**Prompt**
Report how many lines in the records below contain the word "them". Nothing else belongs in the answer.

[Page-level text extractions]
++++++
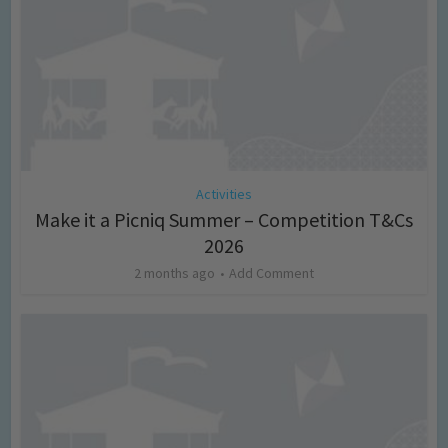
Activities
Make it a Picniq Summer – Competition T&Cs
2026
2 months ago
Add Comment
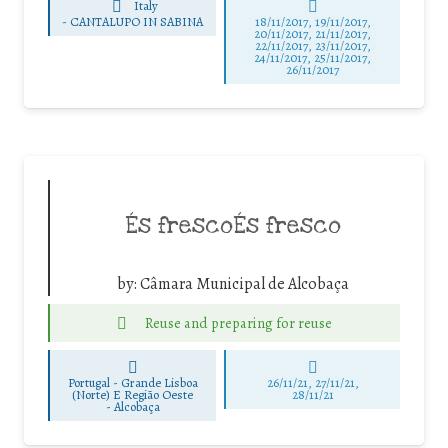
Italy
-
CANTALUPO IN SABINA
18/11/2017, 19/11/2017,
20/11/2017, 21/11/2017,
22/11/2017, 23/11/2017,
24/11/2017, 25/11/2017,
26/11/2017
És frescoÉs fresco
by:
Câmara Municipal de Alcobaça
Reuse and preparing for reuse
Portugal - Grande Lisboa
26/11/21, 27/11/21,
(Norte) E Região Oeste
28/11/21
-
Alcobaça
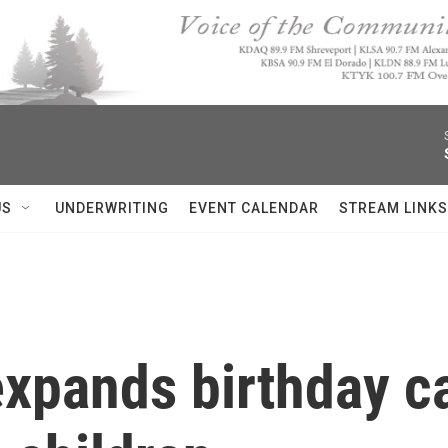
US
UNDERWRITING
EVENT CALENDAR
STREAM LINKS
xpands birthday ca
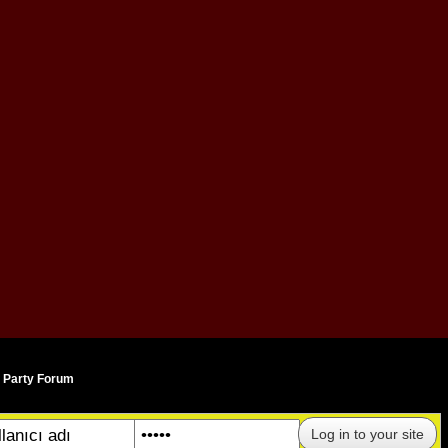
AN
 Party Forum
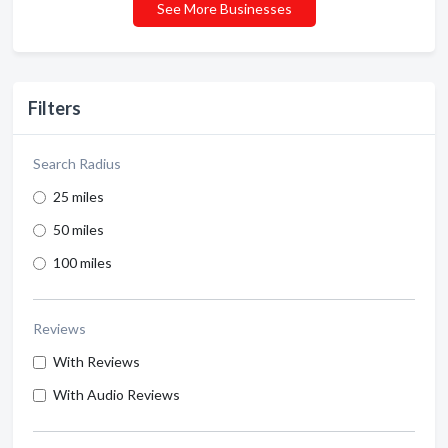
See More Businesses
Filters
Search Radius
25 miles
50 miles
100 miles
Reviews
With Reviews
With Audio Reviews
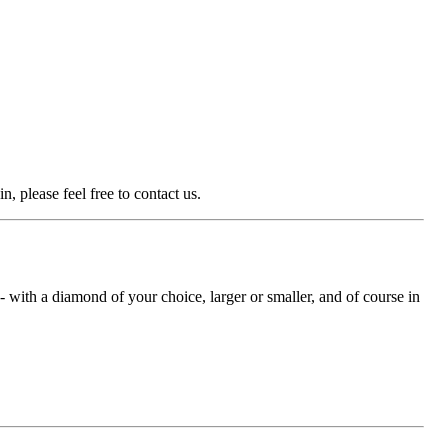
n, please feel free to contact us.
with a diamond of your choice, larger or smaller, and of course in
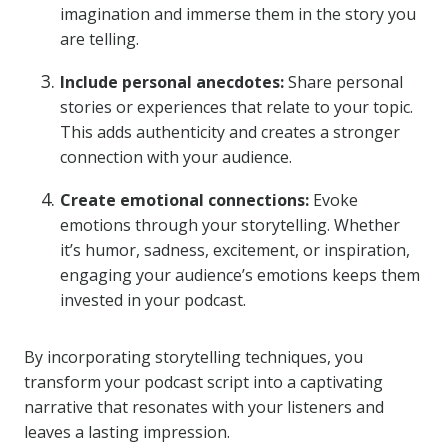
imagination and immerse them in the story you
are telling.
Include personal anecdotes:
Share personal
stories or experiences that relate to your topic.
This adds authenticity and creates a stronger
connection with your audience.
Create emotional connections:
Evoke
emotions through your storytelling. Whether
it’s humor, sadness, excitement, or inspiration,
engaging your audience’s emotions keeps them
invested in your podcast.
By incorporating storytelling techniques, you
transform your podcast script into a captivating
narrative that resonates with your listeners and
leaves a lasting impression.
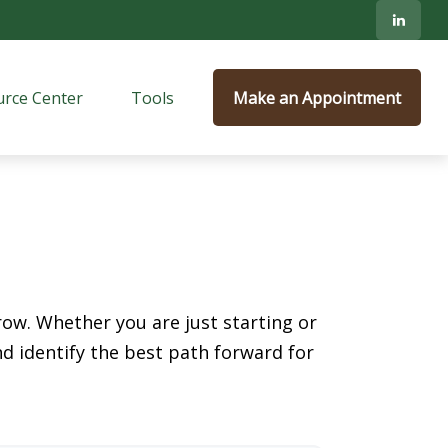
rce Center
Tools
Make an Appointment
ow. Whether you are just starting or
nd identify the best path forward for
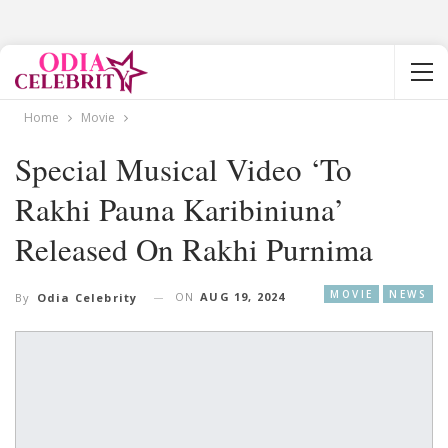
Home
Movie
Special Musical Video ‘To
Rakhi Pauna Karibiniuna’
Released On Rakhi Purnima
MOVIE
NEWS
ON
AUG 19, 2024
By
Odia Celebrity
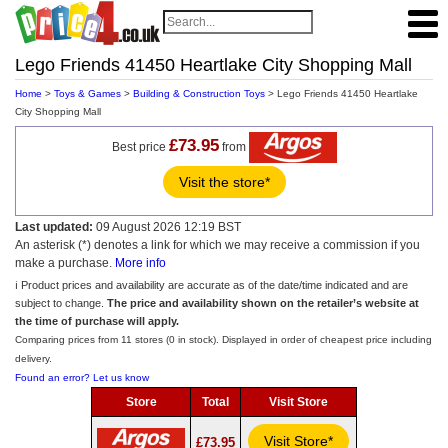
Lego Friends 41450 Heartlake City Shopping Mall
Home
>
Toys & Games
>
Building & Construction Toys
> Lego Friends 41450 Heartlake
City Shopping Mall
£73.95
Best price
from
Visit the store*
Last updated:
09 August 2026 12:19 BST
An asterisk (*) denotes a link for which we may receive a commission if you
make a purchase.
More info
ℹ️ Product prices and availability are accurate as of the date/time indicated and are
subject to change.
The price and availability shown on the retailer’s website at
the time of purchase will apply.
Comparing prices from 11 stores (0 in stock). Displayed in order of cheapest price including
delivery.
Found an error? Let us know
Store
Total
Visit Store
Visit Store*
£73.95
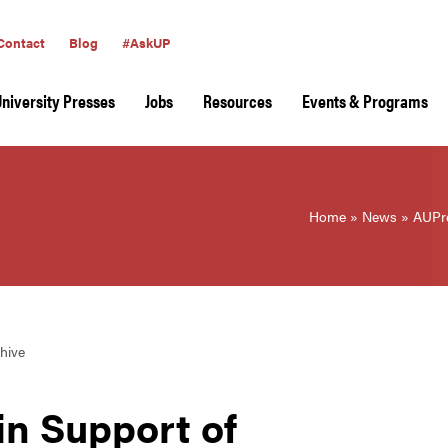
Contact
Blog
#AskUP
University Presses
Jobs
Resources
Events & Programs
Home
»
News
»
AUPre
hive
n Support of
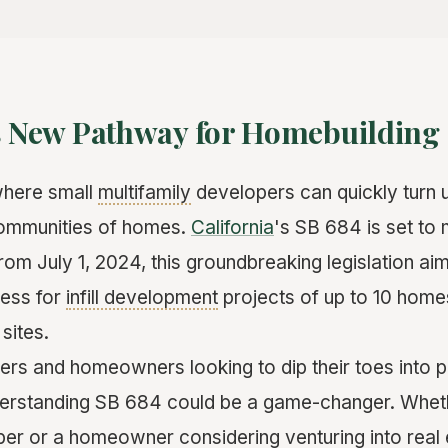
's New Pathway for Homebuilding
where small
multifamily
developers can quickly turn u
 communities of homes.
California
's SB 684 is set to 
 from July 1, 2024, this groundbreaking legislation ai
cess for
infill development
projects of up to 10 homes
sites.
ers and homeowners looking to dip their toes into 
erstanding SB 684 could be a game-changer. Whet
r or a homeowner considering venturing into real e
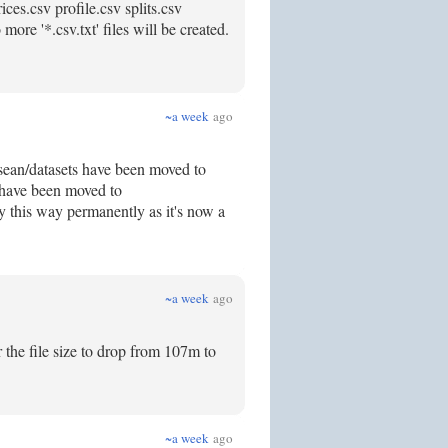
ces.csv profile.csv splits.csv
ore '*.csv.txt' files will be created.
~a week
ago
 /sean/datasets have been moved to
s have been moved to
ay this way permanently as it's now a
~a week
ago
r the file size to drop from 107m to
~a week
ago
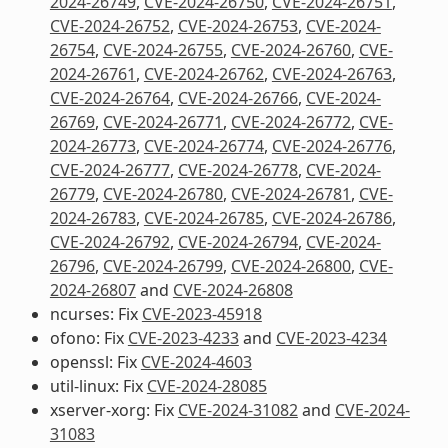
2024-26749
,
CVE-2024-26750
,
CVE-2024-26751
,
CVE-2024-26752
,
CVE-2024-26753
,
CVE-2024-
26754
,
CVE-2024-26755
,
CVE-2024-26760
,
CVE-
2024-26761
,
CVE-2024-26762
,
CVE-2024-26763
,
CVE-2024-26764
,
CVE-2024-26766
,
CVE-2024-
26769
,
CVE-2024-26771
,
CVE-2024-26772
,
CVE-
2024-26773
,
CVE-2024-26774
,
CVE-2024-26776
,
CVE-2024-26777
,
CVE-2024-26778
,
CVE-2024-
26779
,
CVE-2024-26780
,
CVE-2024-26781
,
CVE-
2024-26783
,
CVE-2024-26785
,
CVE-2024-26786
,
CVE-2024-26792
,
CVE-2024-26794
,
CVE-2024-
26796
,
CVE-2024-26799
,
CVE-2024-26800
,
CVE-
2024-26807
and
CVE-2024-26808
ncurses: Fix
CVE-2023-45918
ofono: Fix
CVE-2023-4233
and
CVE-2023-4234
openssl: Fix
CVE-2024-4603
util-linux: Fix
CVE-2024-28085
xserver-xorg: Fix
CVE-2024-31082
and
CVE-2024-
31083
++++++
**Answer space**
2